AGRAVO DE INSTRUMENTO (202) No 0764398-34.2023.8.18.0000

AGRAVANTE: WEVERNILSON FRANCISCO DE DEUS

Advogado(s) do reclamante: UANDERSON FERREIRA DA SILVA REGISTRADO(A) CIVILMENTE COMO UANDERSON FERREIRA DA SILVA

AGRAVADO: MUNICÍPIO DE ALAGOINHA DO PIAUÍ

 

RELATOR(A): Desembargador PEDRO DE ALCÂNTARA MACÊDO

 


EMENTA


 

EMENTA: ADMINISTRATIVO. CONSTITUCIONAL. AGRAVO DE INSTRUMENTO. MANDADO DE SEGURANÇA. SERVIDOR PÚBLICO. PÓS-GRADUAÇÃO. DOUTORADO. LICENÇA DEFERIDA HÁ MAIS DE ANO. PREVISÃO LEGAL. RISCO DE INSTAURAÇÃO DE PAD, POR ABANDONO DE EMPREGO. SUSPENSÃO DOS EFEITOS DO ATO COATOR. TUTELA DE URGÊNCIA CONFIRMADA. RECURSO PROVIDO.

1. Muito embora a concessão da licença seja ato discricionário, o deferimento ocorreu em 10-05-2022, portanto, a revogação da medida próximo da conclusão do curso mostra-se arbitrária e desproporcional.

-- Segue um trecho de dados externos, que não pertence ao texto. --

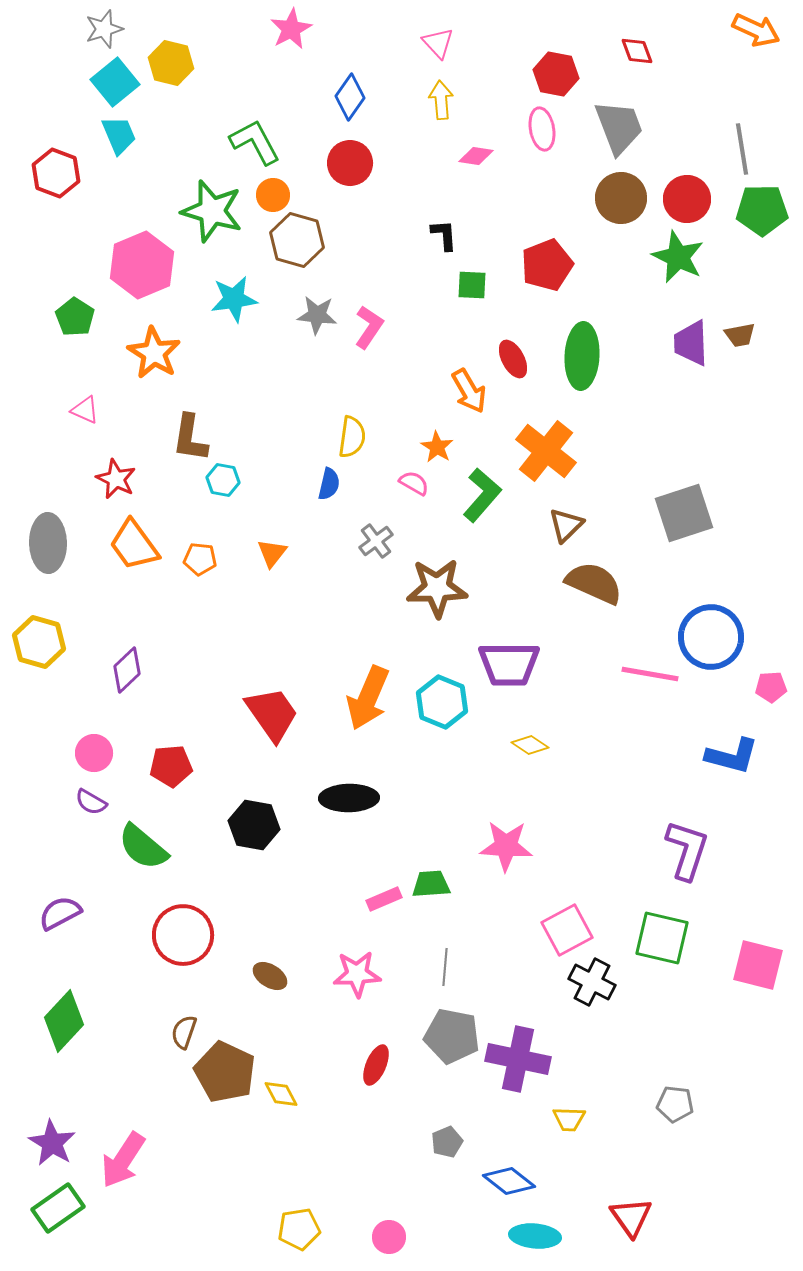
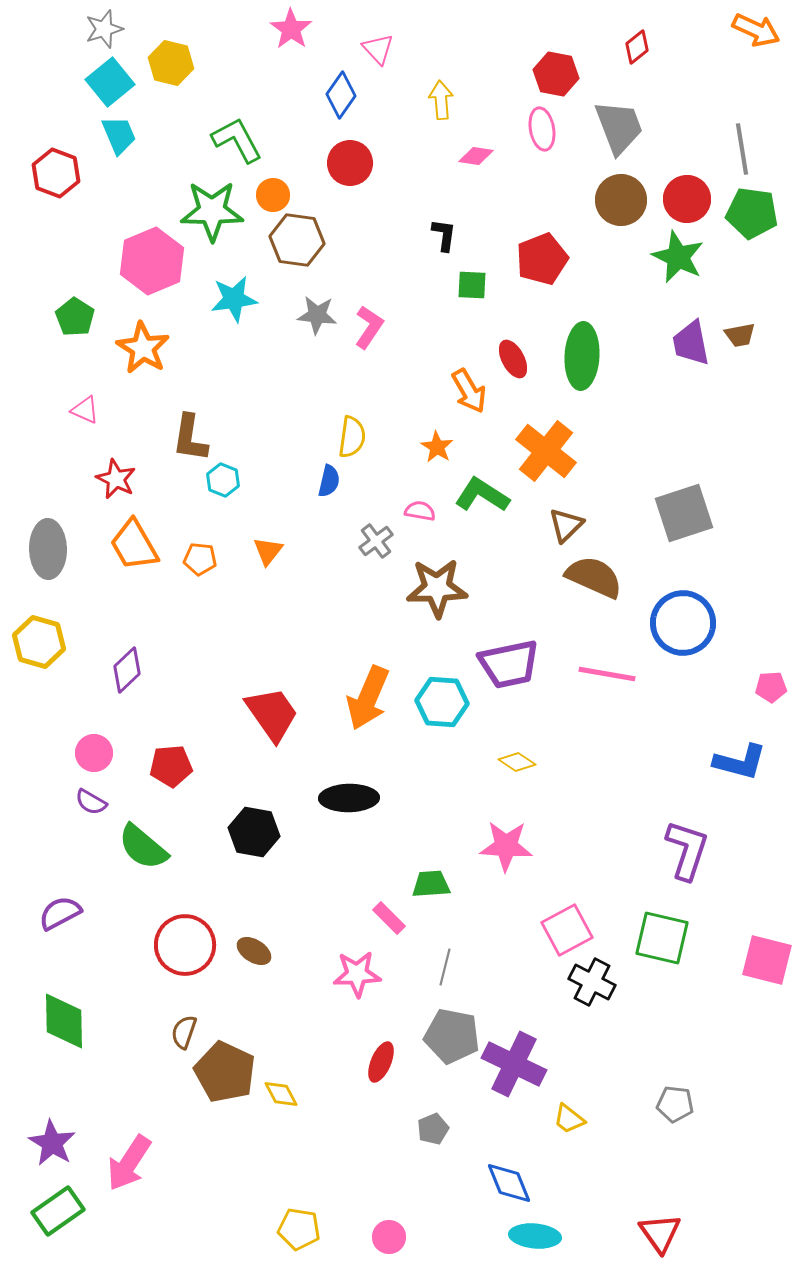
pink star at (291, 29): rotated 9 degrees counterclockwise
pink triangle at (438, 43): moved 60 px left, 6 px down
red diamond at (637, 51): moved 4 px up; rotated 72 degrees clockwise
cyan square at (115, 82): moved 5 px left
blue diamond at (350, 97): moved 9 px left, 2 px up
green L-shape at (255, 142): moved 18 px left, 2 px up
brown circle at (621, 198): moved 2 px down
green pentagon at (762, 210): moved 10 px left, 3 px down; rotated 9 degrees clockwise
green star at (212, 211): rotated 16 degrees counterclockwise
black L-shape at (444, 235): rotated 12 degrees clockwise
brown hexagon at (297, 240): rotated 8 degrees counterclockwise
pink hexagon at (142, 265): moved 10 px right, 4 px up
red pentagon at (547, 265): moved 5 px left, 6 px up
purple trapezoid at (691, 343): rotated 9 degrees counterclockwise
orange star at (154, 353): moved 11 px left, 5 px up
cyan hexagon at (223, 480): rotated 12 degrees clockwise
pink semicircle at (414, 483): moved 6 px right, 28 px down; rotated 20 degrees counterclockwise
blue semicircle at (329, 484): moved 3 px up
green L-shape at (482, 495): rotated 98 degrees counterclockwise
gray ellipse at (48, 543): moved 6 px down
orange trapezoid at (134, 545): rotated 6 degrees clockwise
orange triangle at (272, 553): moved 4 px left, 2 px up
brown semicircle at (594, 583): moved 6 px up
blue circle at (711, 637): moved 28 px left, 14 px up
purple trapezoid at (509, 664): rotated 12 degrees counterclockwise
pink line at (650, 674): moved 43 px left
cyan hexagon at (442, 702): rotated 18 degrees counterclockwise
yellow diamond at (530, 745): moved 13 px left, 17 px down
blue L-shape at (732, 756): moved 8 px right, 6 px down
black hexagon at (254, 825): moved 7 px down
pink rectangle at (384, 899): moved 5 px right, 19 px down; rotated 68 degrees clockwise
red circle at (183, 935): moved 2 px right, 10 px down
pink square at (758, 965): moved 9 px right, 5 px up
gray line at (445, 967): rotated 9 degrees clockwise
brown ellipse at (270, 976): moved 16 px left, 25 px up
green diamond at (64, 1021): rotated 44 degrees counterclockwise
purple cross at (518, 1059): moved 4 px left, 5 px down; rotated 14 degrees clockwise
red ellipse at (376, 1065): moved 5 px right, 3 px up
yellow trapezoid at (569, 1119): rotated 36 degrees clockwise
gray pentagon at (447, 1142): moved 14 px left, 13 px up
pink arrow at (123, 1160): moved 6 px right, 3 px down
blue diamond at (509, 1181): moved 2 px down; rotated 30 degrees clockwise
green rectangle at (58, 1208): moved 3 px down
red triangle at (631, 1217): moved 29 px right, 16 px down
yellow pentagon at (299, 1229): rotated 18 degrees clockwise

2. Além disso, o ato de Convocação justifica, de forma genérica, que o município está precisando do serviço do profissional em razão da demanda está descoberta, sem fazer prova do alegado, portanto, carece de motivação, devendo, in casu, ser confirmada a tutela antecipada deferida neste agravo

3. RECURSO PROVIDO.

ACÓRDÃO

 

Vistos, relatados e discutidos os presentes autos em que são partes as acima indicadas, acordam os componentes da 5ª Câmara de Direito Público do Tribunal de Justiça do Estado do Piauí, à unanimidade, em CONHECER e DAR PROVIMENTO ao presente Agravo de Instrumento, para confirmar a tutela antecipada recursal antes deferida, na forma do voto do Relator.”

Relatório

 

Trata-se de Agravo de Instrumento, com pedido de atribuição de efeito suspensivo, interposto por WEVERNILSON FRANCISCO DE DEUS contra decisão proferida pelo Juízo da Vara Única da Comarca de Pio IX-PI, que, nos autos do Mandado de Segurança nº 0801640-23.2023.8.18.0066, indeferiu o pedido liminar de suspensão dos efeitos do ofício de convocação do servidor para retorno de suas atividades laborais, mesmo ainda estando no gozo de licença para qualificação profissional.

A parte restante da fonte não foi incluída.